▶ _Available data_:
────────────────────

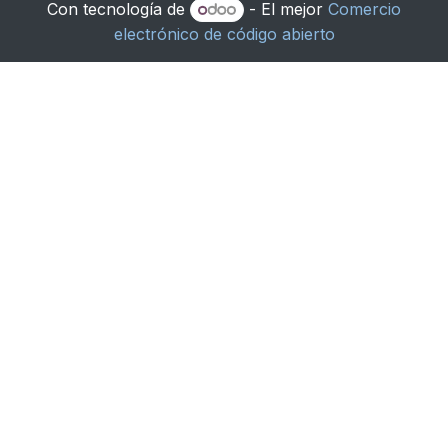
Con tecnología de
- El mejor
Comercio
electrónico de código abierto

────────────────────

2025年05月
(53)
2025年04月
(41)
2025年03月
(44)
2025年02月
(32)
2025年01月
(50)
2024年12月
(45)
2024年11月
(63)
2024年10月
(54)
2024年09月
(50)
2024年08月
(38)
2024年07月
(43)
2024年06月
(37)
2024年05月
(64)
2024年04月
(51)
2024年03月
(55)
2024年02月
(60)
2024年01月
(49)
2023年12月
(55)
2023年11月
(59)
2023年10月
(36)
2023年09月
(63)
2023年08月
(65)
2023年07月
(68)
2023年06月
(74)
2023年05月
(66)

────────────────────

▶ _Problem to work on_:
Above are the records; from them, give again exactly the lines from the one containing "Con tecnología de" to the one containing "electrónico de código abierto", both lines included, and nothing more.

▶ _Task result_:
Con tecnología de
- El mejor
Comercio
electrónico de código abierto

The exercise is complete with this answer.